Random fraud patterns used by organized fraud groups involve similar purchases as seen prior to 2008, but in a random pattern. "In 20089, the fraudsters have adapted to completely random fraudulent purchases to make pattern identification much more difficult," he notes. The fraudsters began showing up at random stores in random time patterns to make identification of a pattern difficult or impossible. "No two purchases would be made at the same merchant location in a several month period. No pattern of purchases at each exit as a group drives up a highway. The purchases were at the same chain merchant stores of the same items, but now in a random pattern," he explains.

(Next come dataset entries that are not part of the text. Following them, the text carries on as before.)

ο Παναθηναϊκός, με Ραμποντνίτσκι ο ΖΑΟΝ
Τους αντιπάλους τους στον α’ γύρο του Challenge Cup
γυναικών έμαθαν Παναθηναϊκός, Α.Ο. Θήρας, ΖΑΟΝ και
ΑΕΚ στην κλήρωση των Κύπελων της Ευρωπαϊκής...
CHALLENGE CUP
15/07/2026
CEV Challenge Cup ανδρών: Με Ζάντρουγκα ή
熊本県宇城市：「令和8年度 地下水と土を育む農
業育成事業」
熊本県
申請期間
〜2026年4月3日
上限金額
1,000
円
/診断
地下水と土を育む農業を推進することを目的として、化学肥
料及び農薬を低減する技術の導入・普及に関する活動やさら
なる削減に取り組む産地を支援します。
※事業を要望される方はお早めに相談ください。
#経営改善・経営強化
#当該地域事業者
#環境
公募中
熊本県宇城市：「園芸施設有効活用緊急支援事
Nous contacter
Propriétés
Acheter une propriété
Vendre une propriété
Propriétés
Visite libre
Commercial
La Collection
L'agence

#12 -- Foreclosure Prevention Schemes

This doesn't hit a financial institution directly, but if an institution holds mortgages for "troubled" homeowners, this is a scheme you need to be on the lookout for, says Denise James, market planning director Lexis Nexis' Residential Mortgage Solutions. These foreclosure prevention schemes generally involve fraudsters posing as professional, knowledgeable foreclosure specialists. Homeowners facing the threat of foreclosure and nearing eviction are contacted by these "foreclosure specialists" who promise to work out their loan problems or buy their home and offer the homeowners tenancy. "Unfortunately for the homeowner, the fraudster has no intention of following through with these promises and instead will manipulate the homeowner into deeding the property to them," James says.

#13 -- Builder Bail-Out Fraud

This fraud involves securing funds for condominium conversion or planned community development properties that, unbeknownst to the investor (financial institution), will not be completed, says Butts of the Mortgage Asset Research Institute. The scams entail multiple purchases from would-be investors or false identities on fabricated loan transactions. "Investors are lured by photos or inspections of a few converted units used as models with promises of further rehabilitation of remaining units. Once the contracts are in place, the fraud continues as the perpetrator secures funding for the contracts," Butts explains. However, she adds, no additional work is done and the investors and lenders are left with incomplete and, in some cases, uninhabitable dilapidated buildings. (Full text at www.bankinfosecurity.com)


To learn more about Identity Theft and what to do if you are a victim, visit www.StopIdTheftCrime.com and subscribe to the newsletter to obtain your free 46 page eBook "Fighting Back Against Identity Theft".

Remember, estimates are that every 2-4 seconds an Identity is compromised. Why take chances? Why not protect yourself and your loved ones with the best suite of services provided (including restoration) by the best NYSE company in the field? Educate yourself and visit the shameless plug below or call me at (909) 208-3728!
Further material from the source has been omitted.